仕事終わりに入れていた用事がなくなってしまった俺は夕食のため予約を入れていた店に電話を入れた。数回のコール音のあとに品のよい男が応答し、予約のキャンセルを伝える。そうして電話を切ってしまうと、余計に虚しさが俺を襲った。
「何してんだテメェ、んなとこで」
致し方ないと理解しつつも少し肩を落として、当初の予定よりも随分ランクの下がったコンビニ弁当を購入しようと歩き出したときだった。背後から掛けられた声に俺は慌てて振り返る。薄暗い闇の中、僅かな電灯を受けて訝しげな顔で俺を睨みつける男がそこにいた。
「キッド……」
攻撃的な赤い髪をゴーグルで留め、油や泥のようなもので黒く汚れた上着を腰に巻いた男は、名前を呼ぶとふらりとこちらへ距離を詰めた。俺は小柄というわけではなかったが、百八十センチを優に超えるキッドと並ぶとやはり霞んで見えるだろう。昔は俺より小さくて可愛い子供だったが、見た目も性格も、成長期に入ってガラリと変わってしまった。
「あのムカつく野郎はどうした? 今日はテメェとメシ食いに行くって聞いたが」
俺はまた苦笑いする。
「ドタキャン。成績優秀な医大生は忙しいからな……仕方ないさ」
それは自分に言い聞かせるような言葉だったが、ふーん、とキッドは相槌を打った。彼がそれを知っているということは、恐らくロー本人からそれを聞いていたのかもしれない。

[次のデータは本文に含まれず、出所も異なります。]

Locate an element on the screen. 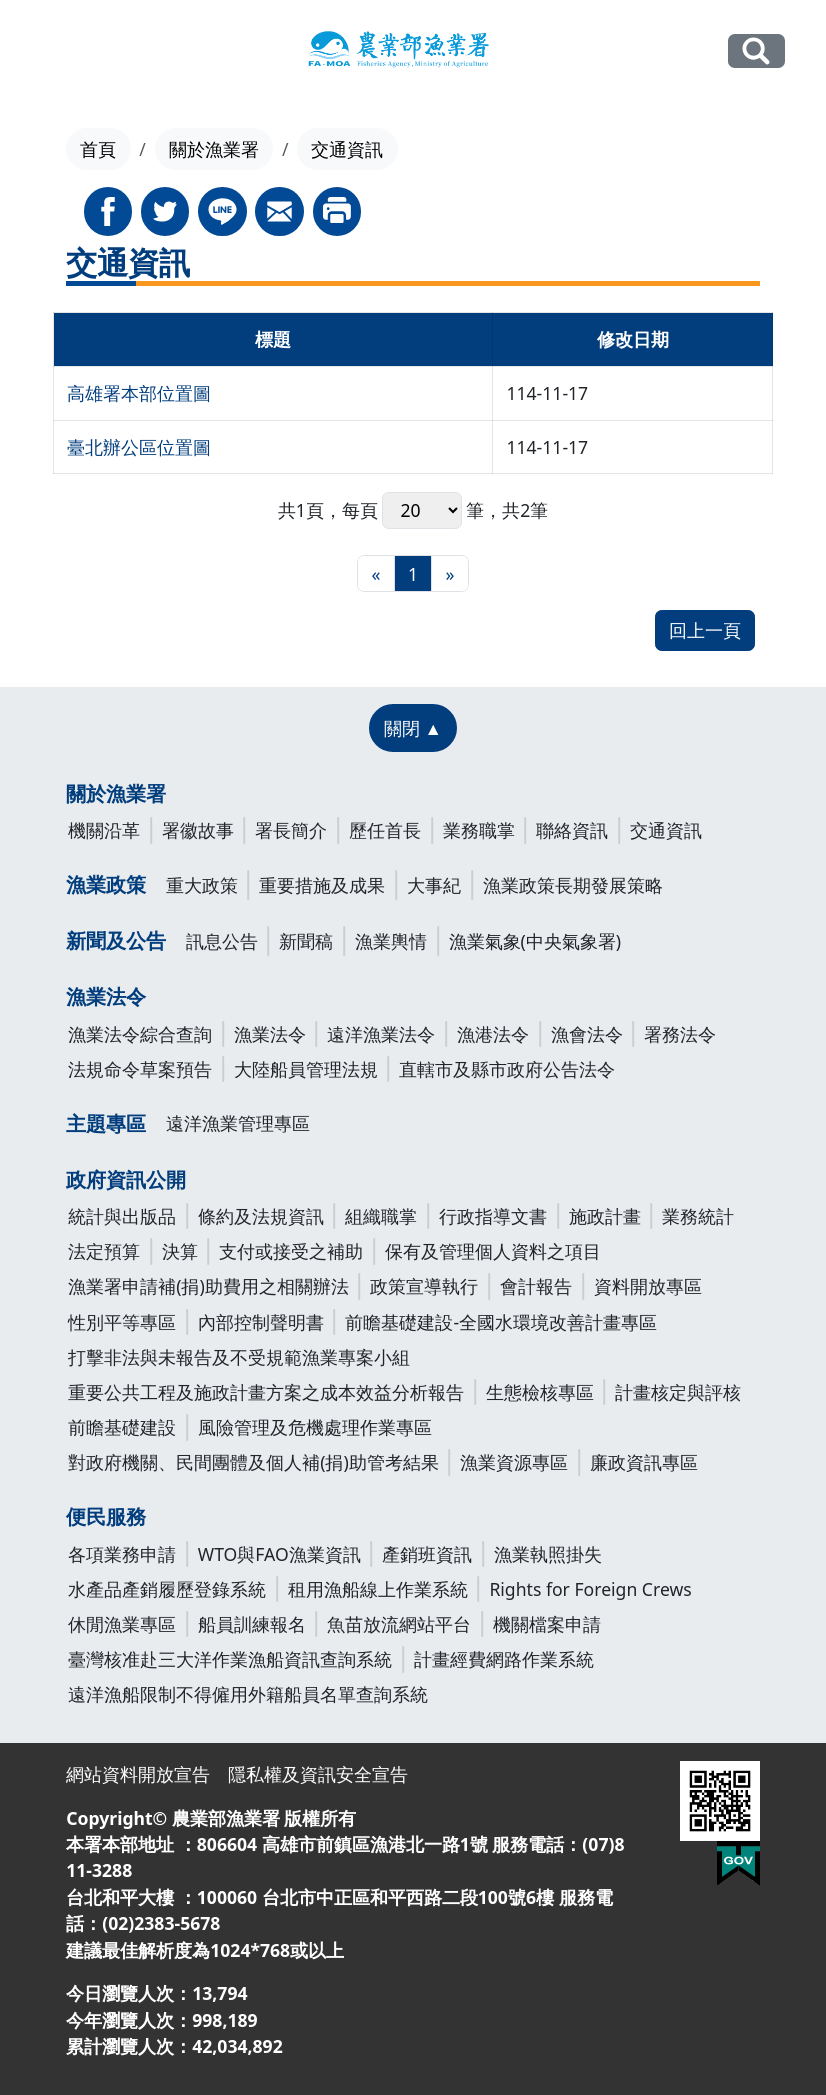 This screenshot has width=826, height=2095. 租用漁船線上作業系統 is located at coordinates (378, 1589).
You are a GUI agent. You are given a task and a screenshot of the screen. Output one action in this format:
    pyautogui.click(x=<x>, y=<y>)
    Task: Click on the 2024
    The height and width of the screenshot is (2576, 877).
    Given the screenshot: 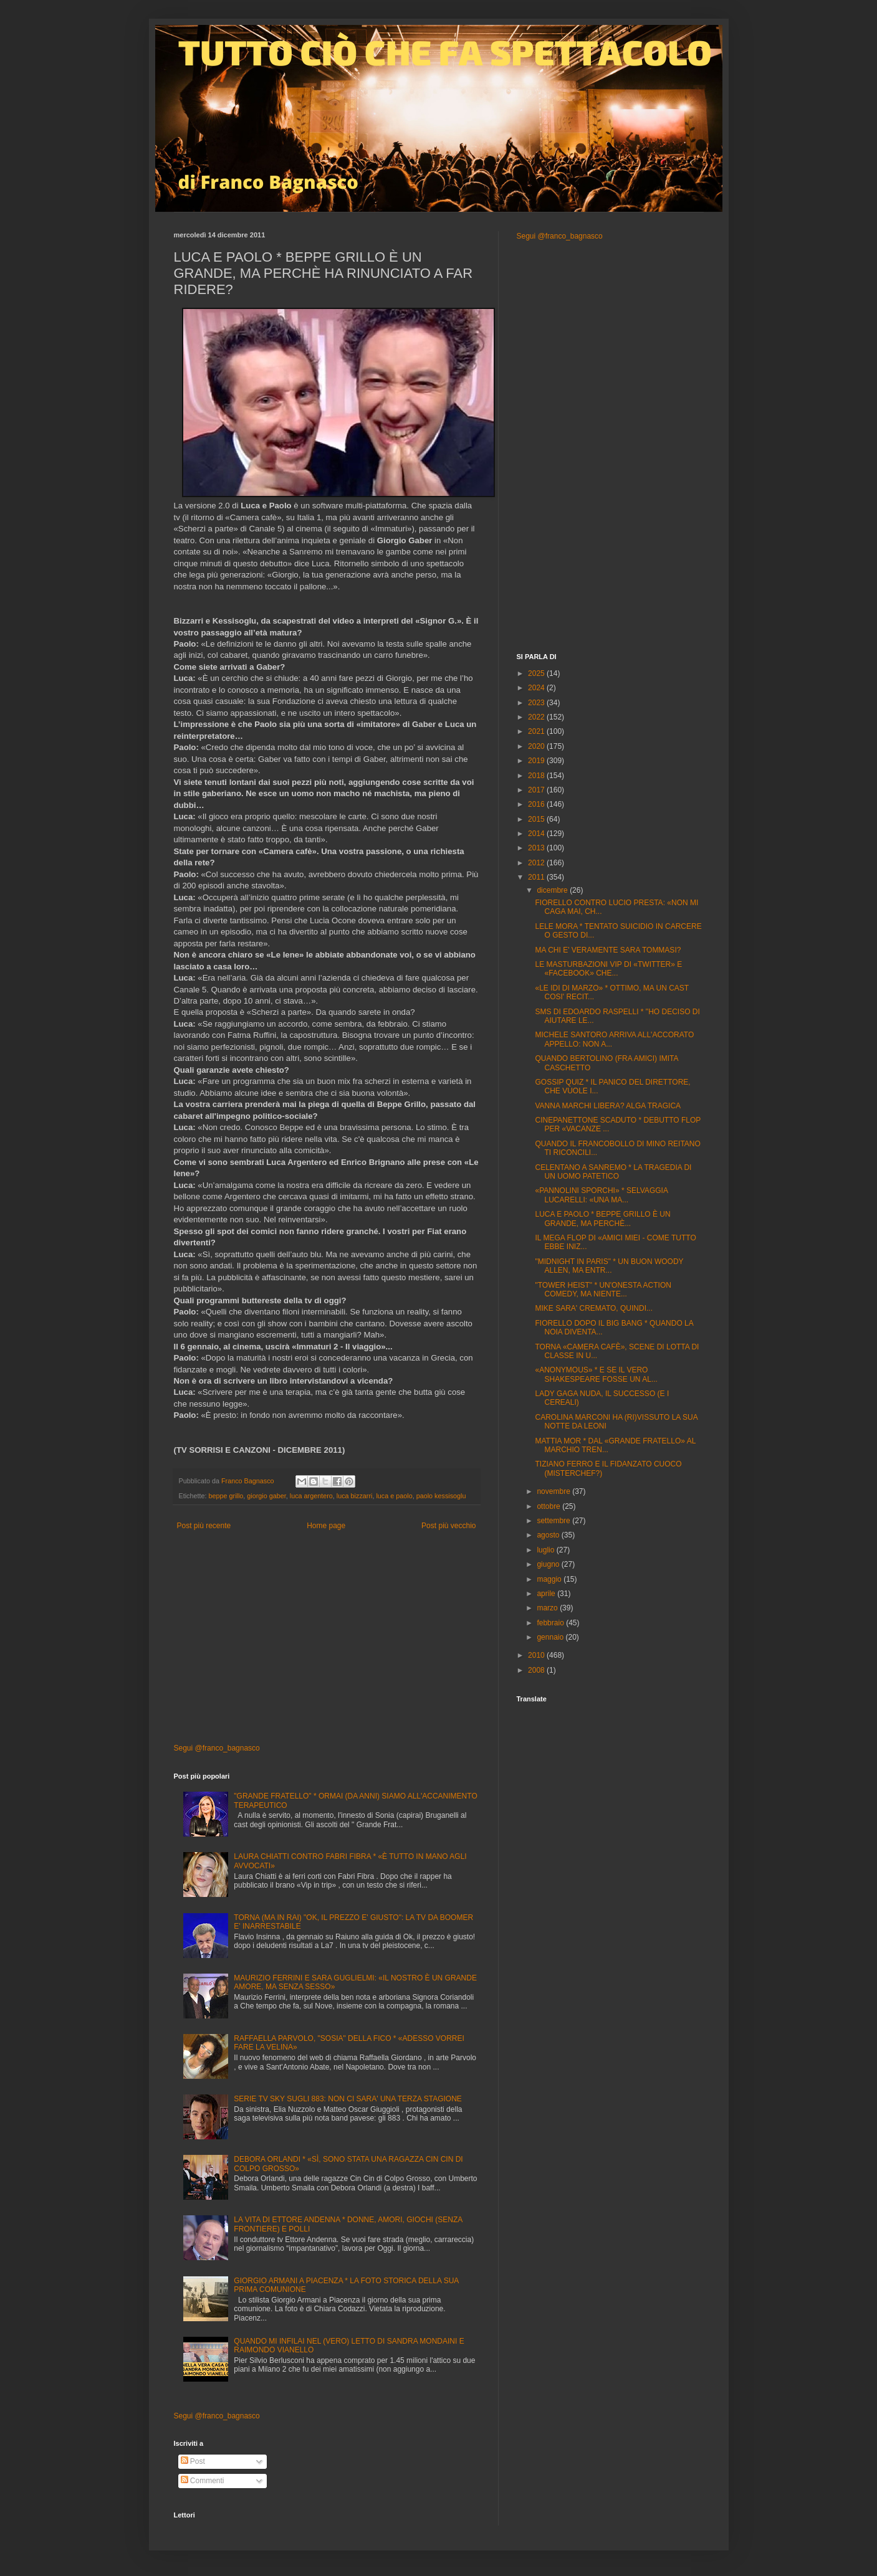 What is the action you would take?
    pyautogui.click(x=537, y=687)
    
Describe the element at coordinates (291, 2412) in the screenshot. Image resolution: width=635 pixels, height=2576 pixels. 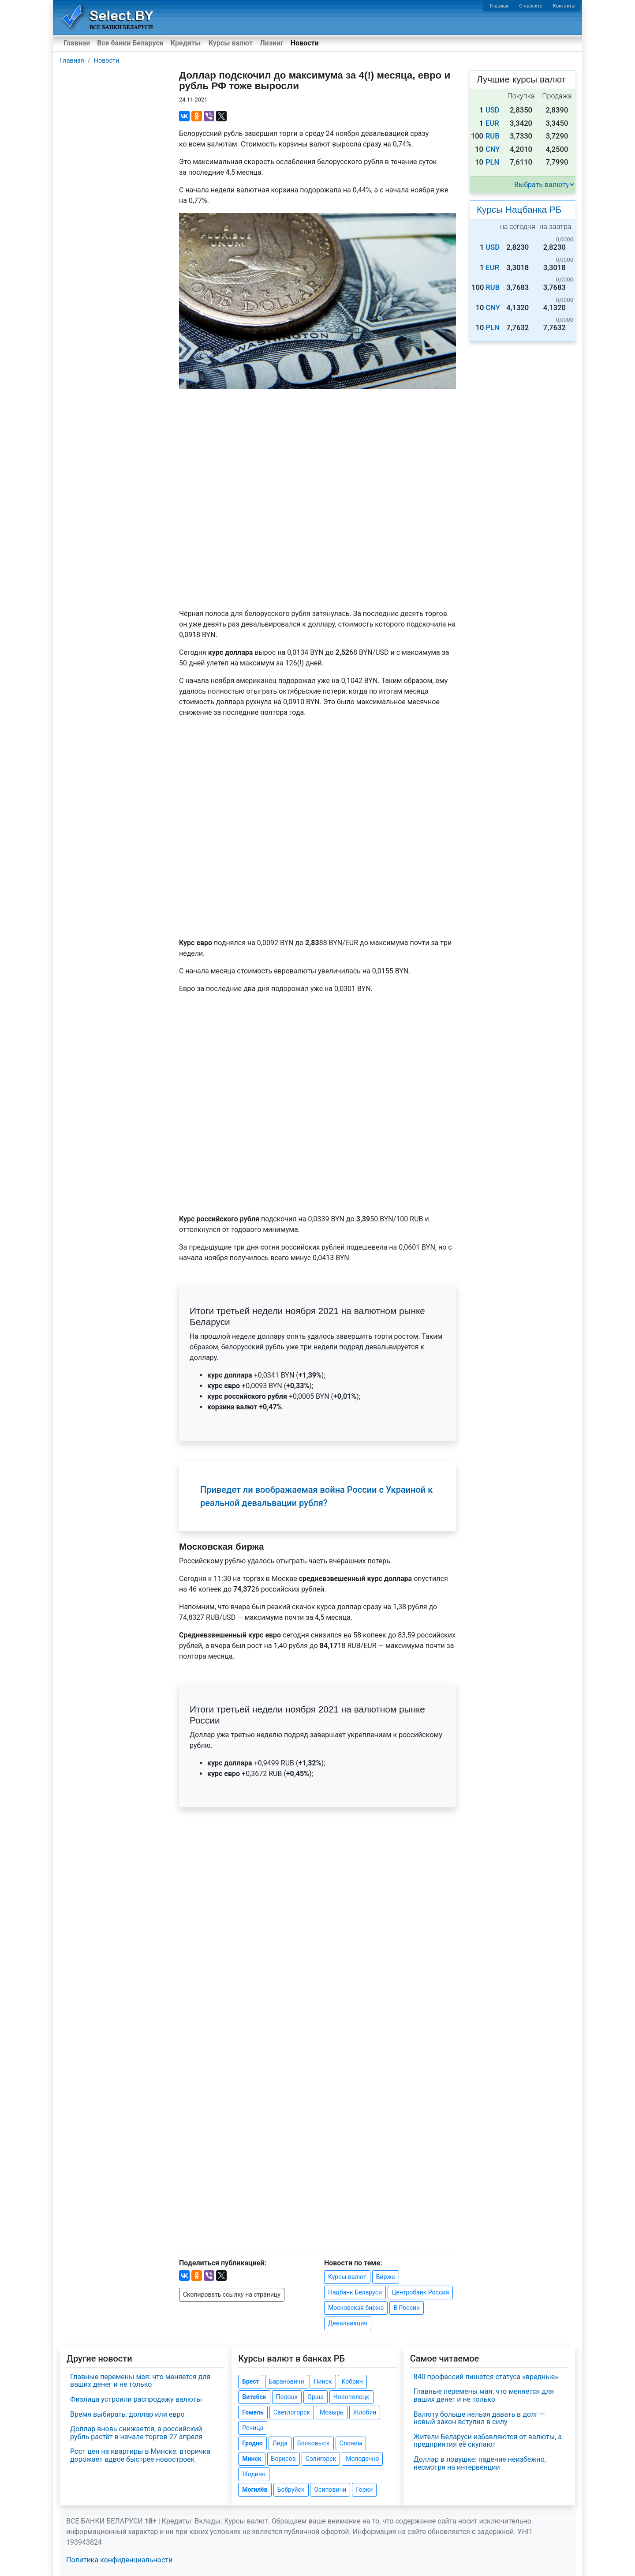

キッドとローは普段喧嘩ばかりするわりに連絡を取り合っている。顔を合わせれば文句ばかりを言い合って、些細なことでも張り合い競い合い取っ組み合いになるくせに、いつも大概一緒にいた。本人たちは腐れ縁などと言っているが、遠慮せず気を回さず互いに干渉せず、何だかんだで馬が合うのだろう。
「キッドは今帰りか?」
そう切り返すと彼は一言「おう」とだけ呟いて歩き始めた。俺の隣を横切り自宅の方向へ足を向ける。数歩進んだあと、キッドが大袈裟にため息を吐いた。
「何ちんたらしてんだ置いてくぞ」
「は……?」
「メシ行くんだろ。ラーメンでいいなら奢ってやるよ」
「キッドぉ……! っ、バカ! 年下に奢らせるわけないだろ!」
「それが年上のツラかよ……」
ニコリともしない無愛想な顔で吐き捨てる彼はあまりにも不器用すぎたが、信頼を向けてくれているのが本当に嬉しかった。シャワーを浴びてからバイクで移動するつもりらしいキッドの後ろを付き従い、あっちの店の味噌ラーメンが美味しいとか、こっちの店のチャーシュー麺が量も味も最高だとか、そんなことを話した。
彼は見た目の悪どさ故に誤解されがちだったが、俺にとっては今も昔もずっと優しいままの、可愛い幼馴染だった。